Come il sale sulla pelle dopo un bagno in mare, mi sento che gli avvenimenti si depositano su di me, formano una sottile coltre sui miei occhi che non mi permetterà molto presto di tornare a vedere il mondo come prima.
"..Mio marito mi dava le botte alla testa, che sai, adesso non capisco più tanto..". "Il mio lavoro non mi piace perchè lavoro come una schiava".

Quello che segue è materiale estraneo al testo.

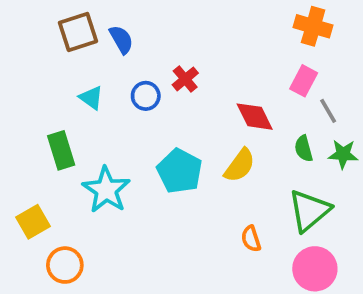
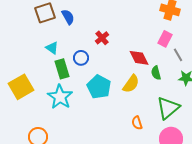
blue circle: (146, 96) -> (81, 58), moved
green semicircle: (304, 149) -> (156, 73), moved
green rectangle: (61, 150) -> (62, 69), moved
yellow square: (33, 222) -> (21, 87), moved, size x1.4

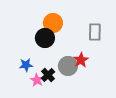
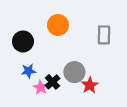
black circle: (45, 38) -> (23, 41), moved
red star: (81, 60) -> (90, 85), moved

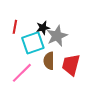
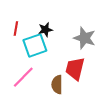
gray star: (57, 36) -> (85, 38), moved, turned -30
brown semicircle: (49, 61) -> (57, 85), moved

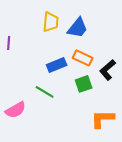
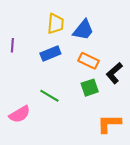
blue rectangle: (57, 65) -> (50, 54), moved

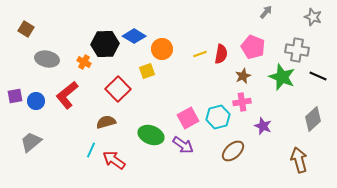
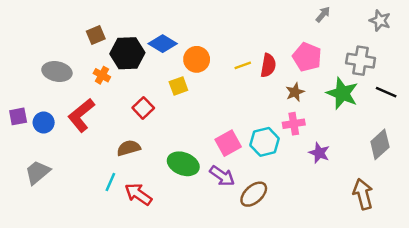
brown square: (26, 29) -> (96, 35), moved, turned 35
red square: (118, 89) -> (143, 108), size x0.7
brown ellipse: (233, 151) -> (254, 194), moved

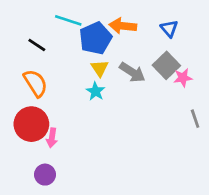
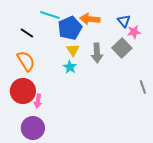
gray arrow: (132, 72) -> (97, 53), turned 54
pink star: (183, 78) -> (134, 32), moved
purple circle: (45, 175) -> (33, 128), size x1.5

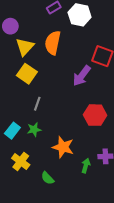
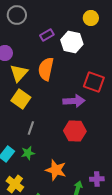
purple arrow: (82, 76) -> (74, 101), turned -130
red hexagon: (95, 115) -> (75, 131), moved

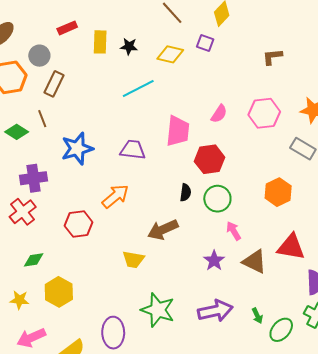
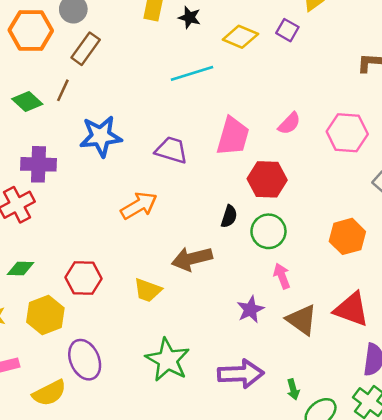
brown line: (42, 119) -> (63, 90), turned 36
red hexagon: (79, 224) -> (83, 278), moved
purple ellipse: (113, 333) -> (85, 360), moved, turned -32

Alzo lo sguardo al cielo, per non mostrare le lacrime galeotte.
Maledizione, mai una volta che riesca a ragionare a mente fredda, mai una volta che le emozioni non si aggrappino al mio stomaco facendomi fare acrobazie da cretina per non mostrarle.
D'altro canto sono un essere umano, cuore pulsante e pensieri. Come disse una persona saggia, quando si è soli in un paese straniero si ha bisogno di sentire battere il cuore delle persone che si incontrano sul proprio cammino. Impartisco abbracci, sorrisi, tranquillità posticce.
Ma dentro ho inquietudine.
Domande sulla fetta di mondo che mi è spettata alla nascita e su chi decide, chi ci assegna il diritto alla dignità a seconda del nostro luogo natale. Ho un senso di responsabilità mancata, di coscienza fallita.
Esco scherzando con le ragazze, le saluto come sempre, le osservo allontanarsi.
Donne che, con queste storie nel loro presente ogni mattina, sono ancora capaci di sorridere.